§ **Supplied data**
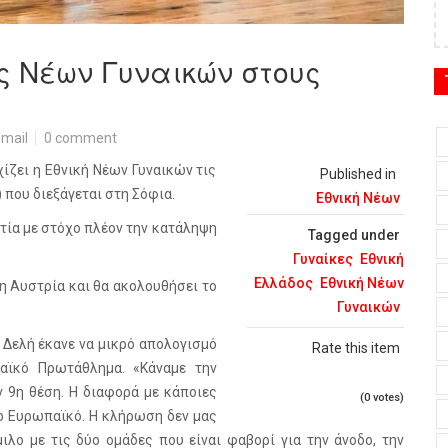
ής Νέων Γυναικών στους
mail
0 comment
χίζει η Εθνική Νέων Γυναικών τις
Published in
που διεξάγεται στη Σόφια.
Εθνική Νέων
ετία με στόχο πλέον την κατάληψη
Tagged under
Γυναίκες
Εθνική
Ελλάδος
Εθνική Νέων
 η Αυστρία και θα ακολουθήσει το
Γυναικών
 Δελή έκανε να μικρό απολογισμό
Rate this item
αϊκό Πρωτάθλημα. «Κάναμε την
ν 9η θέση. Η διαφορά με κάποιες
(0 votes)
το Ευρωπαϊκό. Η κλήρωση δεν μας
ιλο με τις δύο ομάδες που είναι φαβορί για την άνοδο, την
---
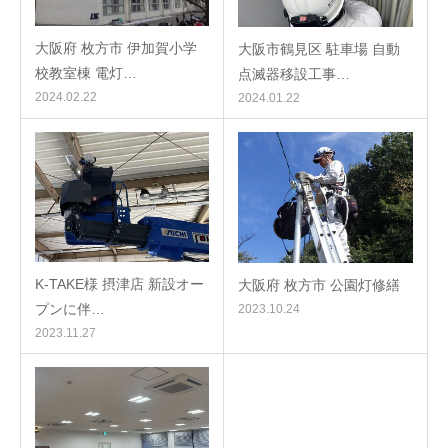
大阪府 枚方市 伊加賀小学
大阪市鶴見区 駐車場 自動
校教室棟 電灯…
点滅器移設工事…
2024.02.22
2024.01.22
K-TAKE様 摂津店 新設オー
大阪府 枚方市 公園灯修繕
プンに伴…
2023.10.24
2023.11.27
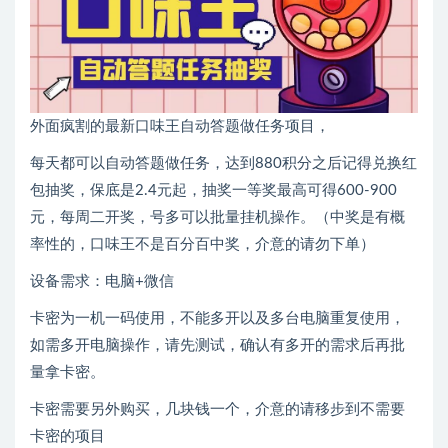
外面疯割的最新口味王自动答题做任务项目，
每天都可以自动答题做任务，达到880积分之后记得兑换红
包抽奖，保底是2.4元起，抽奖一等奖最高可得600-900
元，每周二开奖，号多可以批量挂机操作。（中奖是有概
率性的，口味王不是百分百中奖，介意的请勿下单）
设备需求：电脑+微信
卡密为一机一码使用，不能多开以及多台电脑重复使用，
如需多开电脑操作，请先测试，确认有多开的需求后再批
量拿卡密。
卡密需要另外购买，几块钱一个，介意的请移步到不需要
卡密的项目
* * *
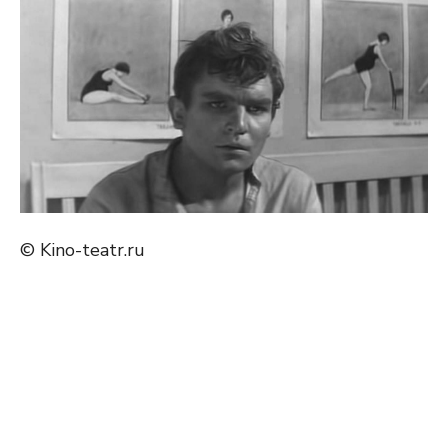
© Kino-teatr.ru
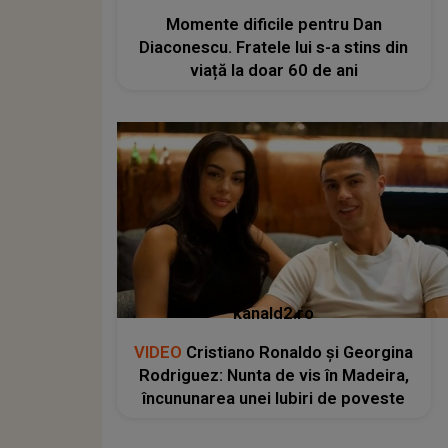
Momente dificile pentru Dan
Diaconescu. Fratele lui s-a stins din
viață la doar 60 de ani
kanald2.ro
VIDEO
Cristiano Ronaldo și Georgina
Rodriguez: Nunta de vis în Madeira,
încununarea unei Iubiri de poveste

§ **Action item**
Looking back over the data above, restate word for word the lines that begin at the line with "ής Νέων Γυναικών στους" and end at the line with "ιλο με τις δύο", inclusive.

§ **Solution**
ής Νέων Γυναικών στους
mail
0 comment
χίζει η Εθνική Νέων Γυναικών τις
Published in
που διεξάγεται στη Σόφια.
Εθνική Νέων
ετία με στόχο πλέον την κατάληψη
Tagged under
Γυναίκες
Εθνική
Ελλάδος
Εθνική Νέων
 η Αυστρία και θα ακολουθήσει το
Γυναικών
 Δελή έκανε να μικρό απολογισμό
Rate this item
αϊκό Πρωτάθλημα. «Κάναμε την
ν 9η θέση. Η διαφορά με κάποιες
(0 votes)
το Ευρωπαϊκό. Η κλήρωση δεν μας
ιλο με τις δύο ομάδες που είναι φαβορί για την άνοδο, την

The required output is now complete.